TASK GOAL — Needed from the data below: every line from the one with "Selectie toestaan (187, 1546)" up to and including the one with "Privacybeleid", repeated exactly and with nothing else.

DATA RECORDS —
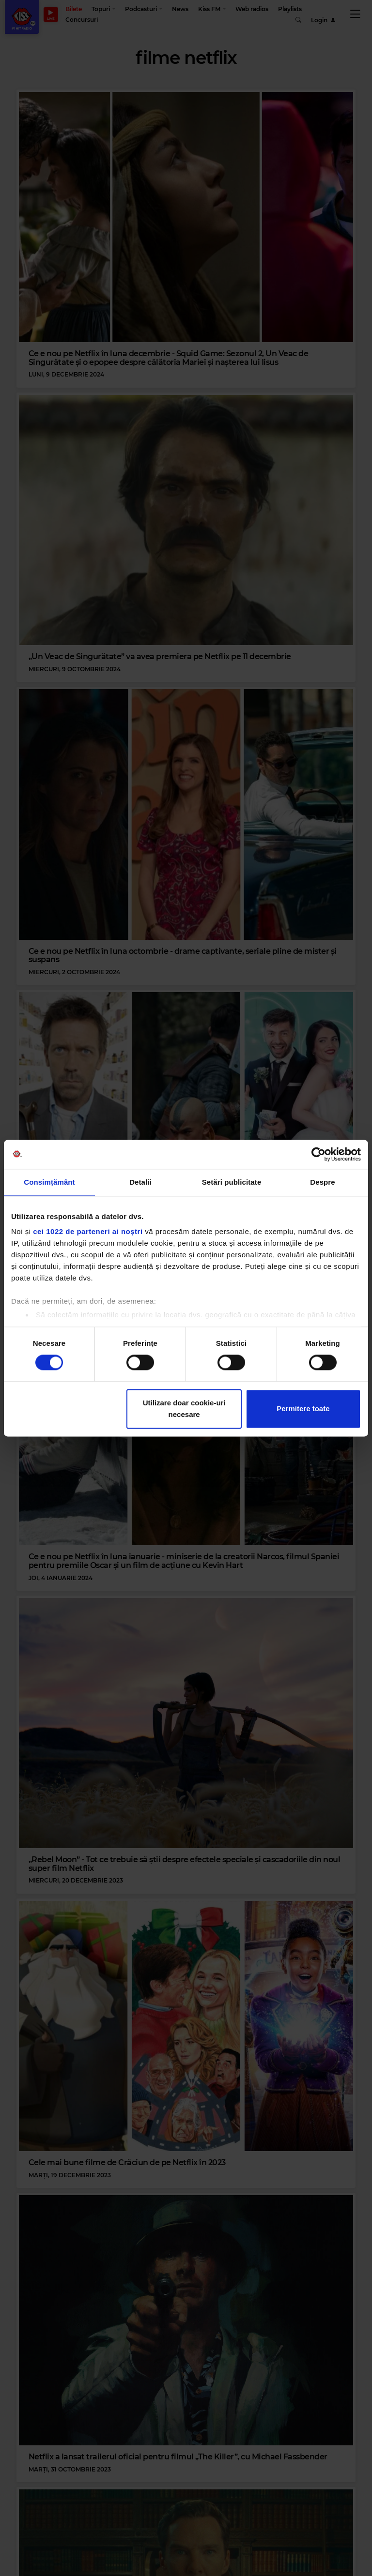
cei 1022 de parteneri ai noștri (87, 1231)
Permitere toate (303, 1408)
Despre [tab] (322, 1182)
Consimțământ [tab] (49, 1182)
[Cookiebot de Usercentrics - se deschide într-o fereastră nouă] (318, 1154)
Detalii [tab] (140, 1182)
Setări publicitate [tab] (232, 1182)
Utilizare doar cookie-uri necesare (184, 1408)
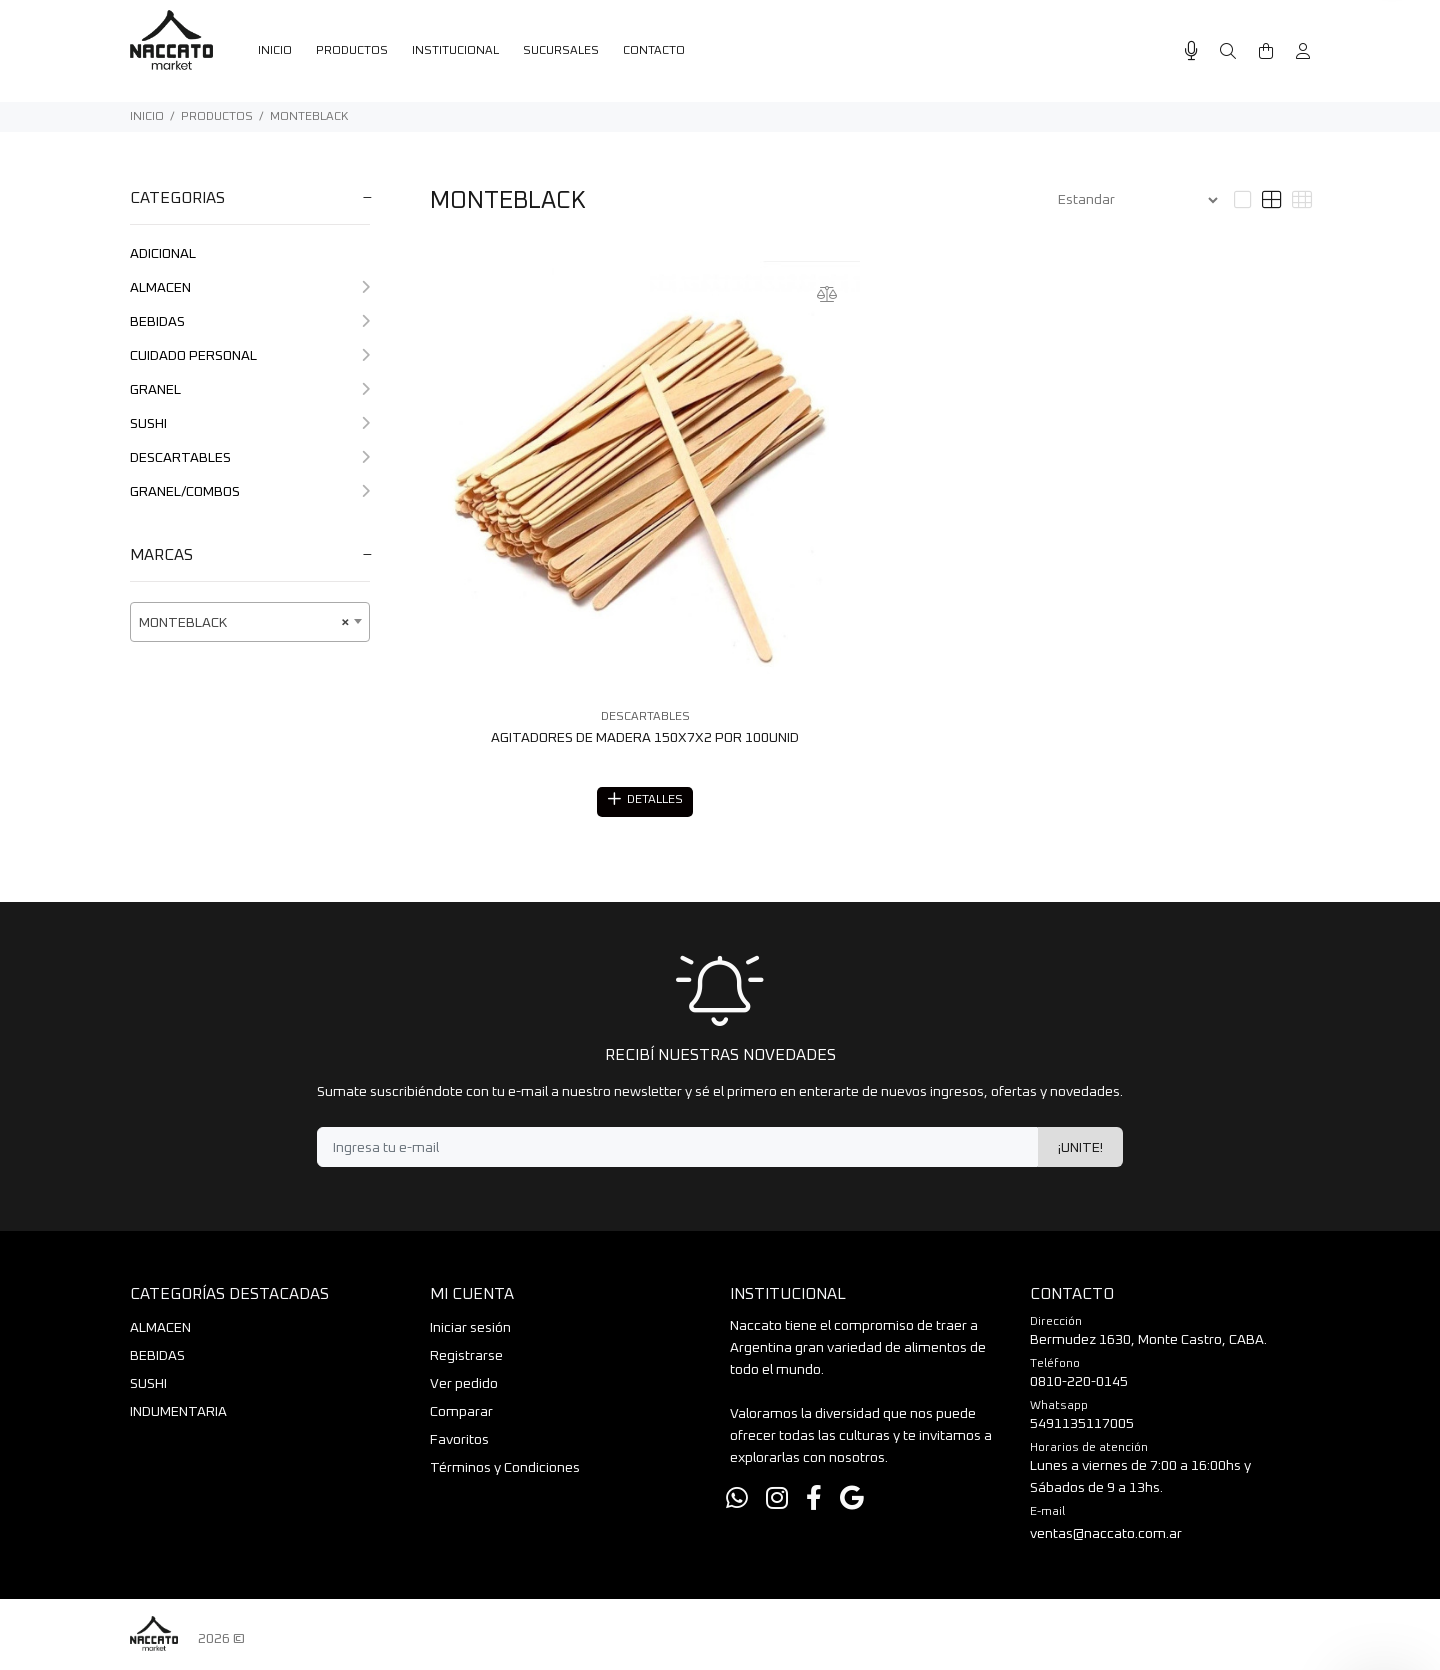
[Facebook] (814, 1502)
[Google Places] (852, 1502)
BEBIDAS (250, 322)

...

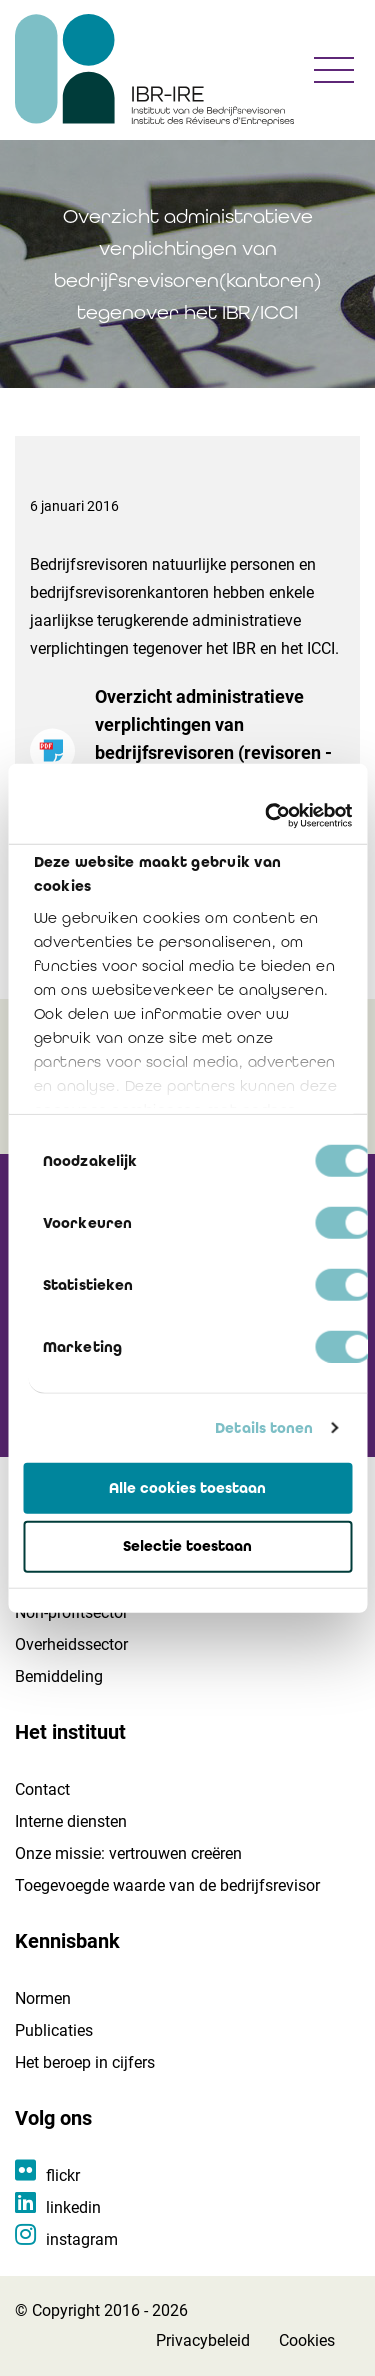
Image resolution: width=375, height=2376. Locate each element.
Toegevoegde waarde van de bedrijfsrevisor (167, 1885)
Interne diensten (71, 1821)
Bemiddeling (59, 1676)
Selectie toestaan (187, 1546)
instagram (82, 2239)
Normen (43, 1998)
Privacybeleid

ANSWER TO THIS TASK —
Selectie toestaan (187, 1546)
instagram (82, 2239)
Normen (43, 1998)
Privacybeleid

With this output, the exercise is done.